Por tomarnos un último café, se nos hizo tarde para ir a la estación. Coincidimos en que tú fueras caminando y sacaras el billete mientras yo aparcaba el coche. Tardé mucho en lograrlo. Cuando bajé del coche me di cuenta de que habías olvidado tu bufanda. La tomé y corrí tan rápido como me lo permitieron los zapatos de tacón alto.
Intenté convencer a un guardia de que me permitiera pasar hasta el andén para entregarte tu bufanda. Se negó. Me da vergüenza confesártelo, pero odié a ese hombre sólo porque cumplía con su deber. Traté de ablandarlo llamándolo oficial, pero fue inútil. Me resigné a renunciar a nuestra despedida y al invariable intercambio de recomendaciones y promesas: "Júrame que no te quedas triste". "Procura dormir en el camino". "Cierra muy bien la puerta". "Te llamo en cuanto llegue".
Cuando el tren desapareció en la curva me eché tu bufanda sobre los hombros. Sentí la misma tranquilidad que cuando estás de viaje y me pongo tus calcetines o tu suéter que siempre huele a esa loción barata que usas.
Al salir de la estación no pude recordar en dónde había estacionado el coche. Qué tonta, durante el tiempo que caminé para encontrarlo se me olvidó que te habías ido y te llamé a casa para decírtelo. Claro que no obtuve respuesta. Imaginé las habitaciones vacías, silenciosas y sentí apremio de llenarlos con el rumor de mis pasos.

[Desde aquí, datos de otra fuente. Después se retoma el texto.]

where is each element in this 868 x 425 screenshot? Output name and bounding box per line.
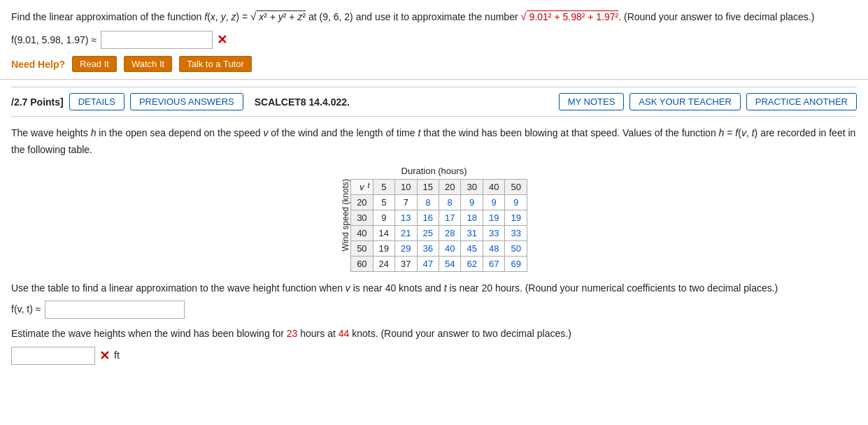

En cuanto abrí la puerta te grité el saludo de siempre, ya sabes cuál. Subí a tu cuarto rápido, como si estuvieras esperándome. No estabas, pero encontré la ropa que dejaste tirada, el encendedor que diste por perdido y la visera con que te protegías de la luz artificial para ahorrar vista, según tus propias palabras.
Luego hice lo de siempre al mediodía: bajé a la cocina para hacer café. Aunque no lo creas resulta muy difícil y requiere de cierto valor preparar una sola porción de lo que sea cuando siempre has hecho dos.
Con la taza en la mano salí al patio y puse a funcionar la fuentecilla para que subiera el rumor del agua que te recuerda el mar. Entré en casa y escribí un par de hojas en mi diario. Seguiré contándote mi vida hasta el día en que vuelvas---pensé---aunque sé que esta vez no será pronto. En cierta forma es mejor, así me darás tiempo de cumplir con todos tus encargos, entre ellos encontrar la pluma negra con la que tenías mejor letra.
Hice una pausa. Me levanté del escritorio porque reapareció frente a tu ventana el colibrí que tanto te gustaba. Si él regresó, es imposible que no regreses tú.